- _Task details_: From the data below, copy each line that includes the word "best".

Data provided below:

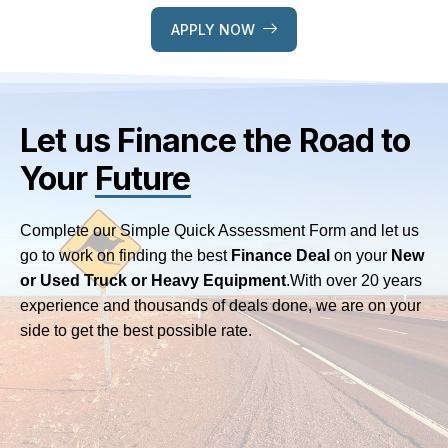
APPLY NOW
Let us Finance
the Road to
Your
Future
Complete our Simple Quick Assessment Form and let us
go to work on finding the best
Finance Deal
on your
New
or Used Truck or Heavy Equipment
.
With over 20 years
experience and thousands of deals done, we are on your
side to get the best possible rate.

End of Data provided.

- _Exercise answer_:
go to work on finding the best
side to get the best possible rate.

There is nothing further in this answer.